= Independent Safety Board Act of 1974 =

The Independent Safety Board Act (Pub. L. 93−633) is a 1974 law that ended all ties between the National Transportation Safety Board and the U.S. Department of Transportation. It was created to avoid possible conflicts between agencies.

== Background ==
The National Transportation Safety Board originated in the Air Commerce Act of 1926. From that year onwards, Congress required civil aviation accident investigations to be conducted under that law. In 1967, Congress merged the transportation agencies into the U.S. Department of Transportation and established the NTSB as an independent agency within DOT for administrative support. The NTSB is chiefly known for its oversight in aviation accident investigations.
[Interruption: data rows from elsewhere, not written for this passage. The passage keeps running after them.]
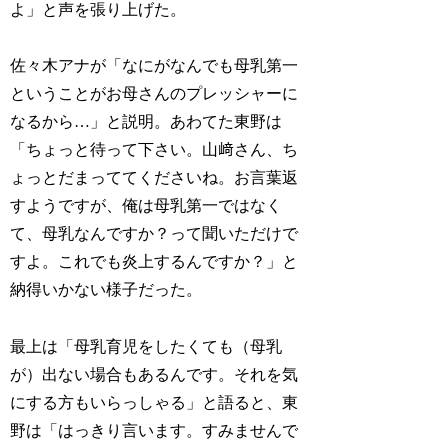
よ」と声を張り上げた。
佐々木アナが「なにがなんでも母乳第一
ということがお母さんのプレッシャーに
なるから…」と説明。あわてた東野は
「ちょっと待って下さい。山﨑さん、ち
ょっとだまっててくださいね。お言葉返
すようですが、俺は母乳第一ではなく
て、母乳なんですか？って聞いただけで
すよ。これでも炎上するんですか？」と
納得いかない様子だった。
最上は「母乳育児をしたくても（母乳
が）出ない場合もあるんです。それを気
にする方もいらっしゃる」と語ると、東
野は「はっきり言います。すみませんで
From 1926 onwards, Congress required the investigations of civil aviation accidents under the Air Commerce Act (Pub. L. 69-254, 44 Stat. 568). Later on, Congress created other laws as well, which created the Civil Aeronautics Board and the Federal Aviation Agency, in which the latter became the Federal Aviation Administration. The Federal Aviation Act of 1958, which created the Federal Aviation Administration, gave the Civil Aeronautics Board duties investigating civil aviation accidents.

In 1974, as the airline industry rapidly expanded, Congress established the NTSB within the framework of the Department of Transportation, as outlined in the Department of Transportation Act of 1966. This legislation bestowed upon the NTSB responsibilities previously held by the Civil Aeronautics Board. However, as the NTSB began conducting investigations into the Federal Aviation Administration (FAA), conflicts of interest emerged. Consequently, Congress enacted the Independent Safety Board Act to mitigate such conflicts and ensure the NTSB's autonomy.

The Act also prohibits the use of any portion of an NTSB report as evidence in a lawsuit related to matters discussed in the report and, with few restrictive exceptions, bars discovery, admittance into evidence, and public release of transcripts or recordings of a "cockpit or surface vehicle...voice or video recorder" if not made public by the NTSB.